The hold down T-bolts are installed onto the battery tray before the tray is installed in the engine compartment. The T-bolts are inserted through a hole in a molded formation integral to each side of the battery tray from underneath, with the threaded ends of the bolts extending upward. A plastic push-on retainer is installed over each T-bolt to secure the T-bolts to the battery tray for ease of assembly during the vehicle manufacturing process. However, these plastic push-on retainers are not available or required for service replacement.

The battery hold down bracket is installed across the top of the battery case and over the two upright threaded ends of the T-bolts. The round hole in the support strap is then installed over the threaded end of the forward T-bolt and the slotted hole of the strap is secured by a screw with washer to the upper radiator cross member. A hex nut with coned washer is then installed and tightened onto each of the T-bolts to securely hold down the battery in the battery tray.

Battery thermoguard

DESCRIPTION

Fig. 4 Battery Thermoguard
Fig. 4 Battery Thermoguard

1 - THERMOGUARD
2 - BATTERY

A flexible plastic bubble-wrap style thermoguard (Fig. 4) slides over the battery case to enclose the sides of the battery. The thermoguard consists of a heavy black plastic outer skin and two lighter plies of plastic that have been formed into a sheet with hundreds of small air pockets entrapped between them.

The resulting material is very similar to the bubblewrap used to protect items in many parcel packaging and shipping applications.

OPERATION

The thermoguard protects the battery from engine compartment temperature extremes.
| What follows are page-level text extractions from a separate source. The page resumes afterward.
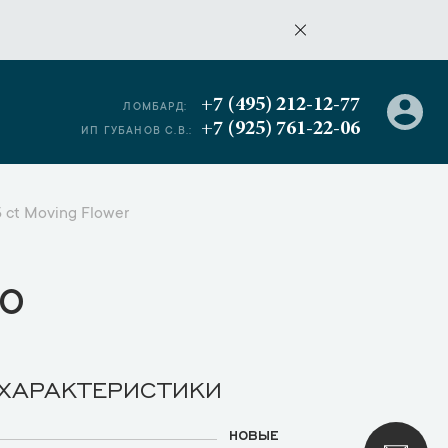
+7 (495) 212-12-77
ЛОМБАРД:
+7 (925) 761-22-06
ИП ГУБАНОВ С.В.:
5 ct Moving Flower
о
 ХАРАКТЕРИСТИКИ
НОВЫЕ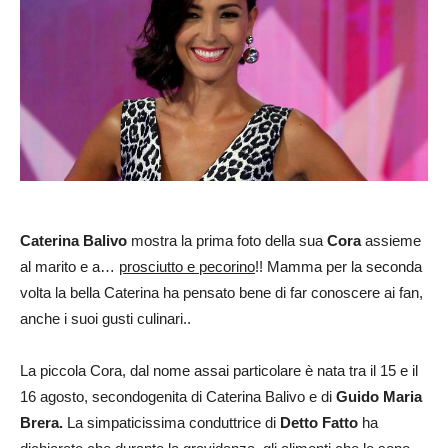
Caterina Balivo
mostra la prima foto della sua
Cora
assieme
al marito e a…
prosciutto e pecorino
!! Mamma per la seconda
volta la bella Caterina ha pensato bene di far conoscere ai fan,
anche i suoi gusti culinari..
La piccola Cora, dal nome assai particolare è nata tra il 15 e il
16 agosto, secondogenita di Caterina Balivo e di
Guido Maria
Brera.
La simpaticissima conduttrice di
Detto Fatto
ha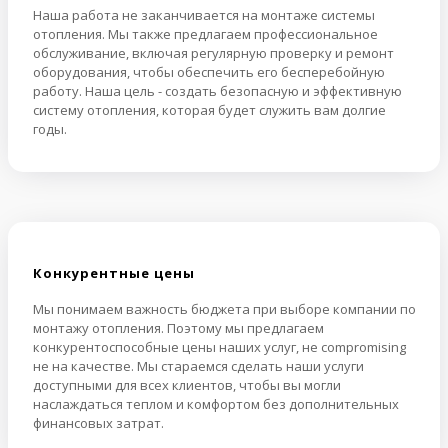
Наша работа не заканчивается на монтаже системы
отопления. Мы также предлагаем профессиональное
обслуживание, включая регулярную проверку и ремонт
оборудования, чтобы обеспечить его бесперебойную
работу. Наша цель - создать безопасную и эффективную
систему отопления, которая будет служить вам долгие
годы.
Конкурентные цены
Мы понимаем важность бюджета при выборе компании по
монтажу отопления. Поэтому мы предлагаем
конкурентоспособные цены наших услуг, не compromising
не на качестве. Мы стараемся сделать наши услуги
доступными для всех клиентов, чтобы вы могли
наслаждаться теплом и комфортом без дополнительных
финансовых затрат.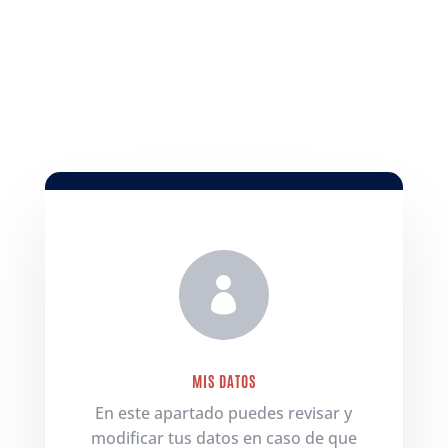
para ti. Gracias por registrarte en
Noruega Tours.

MIS DATOS
En este apartado puedes revisar y
modificar tus datos en caso de que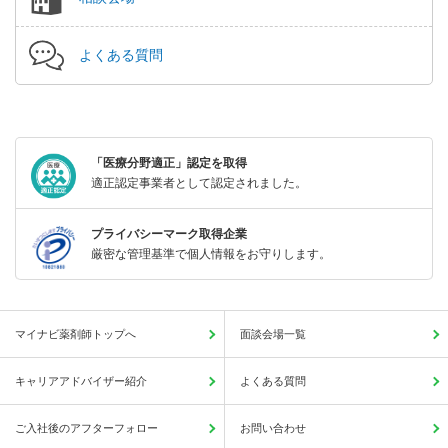
よくある質問
「医療分野適正」認定を取得
適正認定事業者として認定されました。
プライバシーマーク取得企業
厳密な管理基準で個人情報をお守りします。
マイナビ薬剤師トップへ
面談会場一覧
キャリアアドバイザー紹介
よくある質問
ご入社後のアフターフォロー
お問い合わせ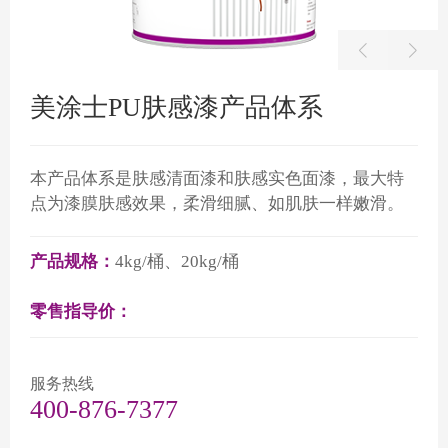
美涂士PU肤感漆产品体系
本产品体系是肤感清面漆和肤感实色面漆，最大特
点为漆膜肤感效果，柔滑细腻、如肌肤一样嫩滑。
产品规格：
4kg/桶、20kg/桶
零售指导价：
服务热线
400-876-7377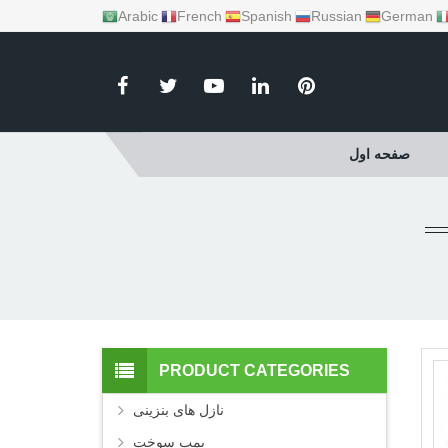
Arabic
French
Spanish
Russian
German
صفحه اول
PRODUCT CATEGORIES
نازل های بنزینی
پمپ سوخت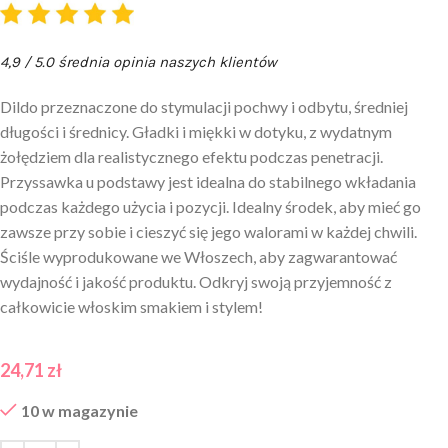
4,9 / 5.0 średnia opinia naszych klientów
Dildo przeznaczone do stymulacji pochwy i odbytu, średniej
długości i średnicy. Gładki i miękki w dotyku, z wydatnym
żołędziem dla realistycznego efektu podczas penetracji.
Przyssawka u podstawy jest idealna do stabilnego wkładania
podczas każdego użycia i pozycji. Idealny środek, aby mieć go
zawsze przy sobie i cieszyć się jego walorami w każdej chwili.
Ściśle wyprodukowane we Włoszech, aby zagwarantować
wydajność i jakość produktu. Odkryj swoją przyjemność z
całkowicie włoskim smakiem i stylem!
24,71
zł
10 w magazynie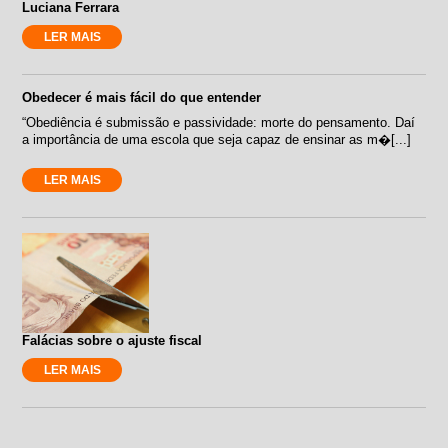
Luciana Ferrara
LER MAIS
Obedecer é mais fácil do que entender
“Obediência é submissão e passividade: morte do pensamento. Daí
a importância de uma escola que seja capaz de ensinar as m�[...]
LER MAIS
Falácias sobre o ajuste fiscal
LER MAIS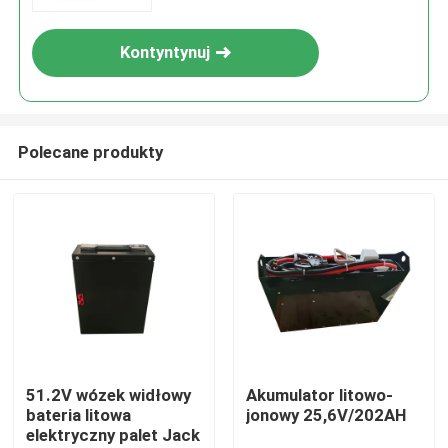
Kontyntynuj
Polecane produkty
Dom
Produkty
51.2V wózek widłowy
Akumulator litowo-
bateria litowa
jonowy 25,6V/202AH
elektryczny palet Jack
O nas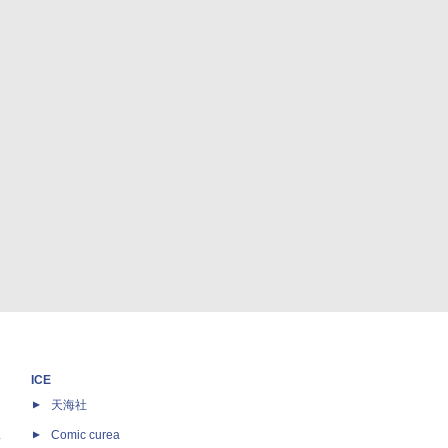
ICE
天海社
ス
Comic curea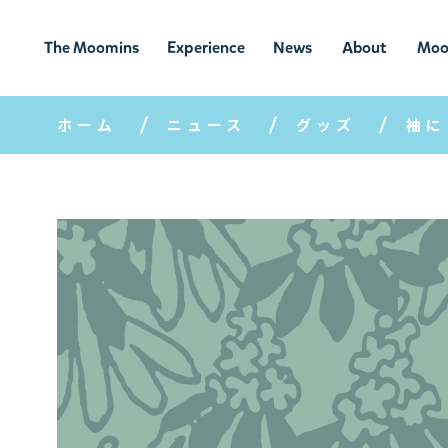
The Moomins
Experience
News
About
Moo
ムーミンの
ムーミンの世
ニュ
ムーミン
ム
世界
界を楽しむ
ース
について
ホーム
ニュース
グッズ
袖に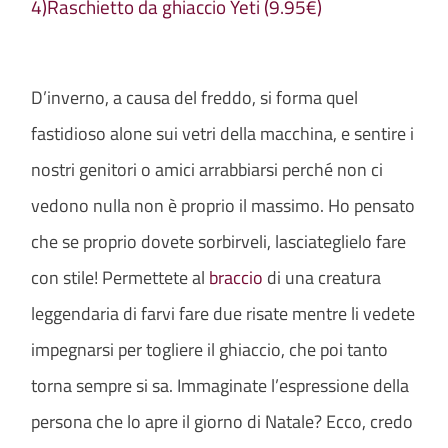
4)Raschietto da ghiaccio Yeti (9.95€)
D’inverno, a causa del freddo, si forma quel
fastidioso alone sui vetri della macchina, e sentire i
nostri genitori o amici arrabbiarsi perché non ci
vedono nulla non è proprio il massimo. Ho pensato
che se proprio dovete sorbirveli, lasciateglielo fare
con stile! Permettete al
braccio
di una creatura
leggendaria di farvi fare due risate mentre li vedete
impegnarsi per togliere il ghiaccio, che poi tanto
torna sempre si sa. Immaginate l’espressione della
persona che lo apre il giorno di Natale? Ecco, credo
The air trapped between the plastic plies of the thermoguard create a dead air space, which helps to insulate the sides of the battery case from the surrounding engine compartment air temperature.

Battery tray

DESCRIPTION

The battery is mounted in a molded plastic tray (Fig. 5) located in the right front corner of the engine compartment. Two T-bolts that are part of the battery hold down hardware are assembled to the battery tray before the tray is installed in the vehicle.

The battery tray is secured by three hex nuts with coned washers to three weld studs located on the front extension of the right front wheelhouse inner panel, forward of the right front wheel.

A hole in the bottom of the battery tray is fitted with a battery temperature sensor. Refer to Battery Temperature Sensor in the index of this service manual for the location of more information on the battery temperature sensor. Refer to Battery Hold Downs in the index of this service manual for the location of more information on the battery hold down hardware.

Fig. 5 Battery Tray
Fig. 5 Battery Tray

1 - TRAY
2 - NUT AND WASHER (3)
3 - T-BOLT (2)
4 - RETAINER (2)
5 - WELD STUD (3)

OPERATION

The battery tray provides a mounting location and support for the vehicle battery. The battery tray also provides anchor points for the battery hold down hardware. The battery tray and the battery hold down hardware combine to secure and stabilize the battery in the engine compartment, which prevents battery movement during vehicle operation. Unrestrained battery movement during vehicle operation can result in damage to the vehicle, the battery or both.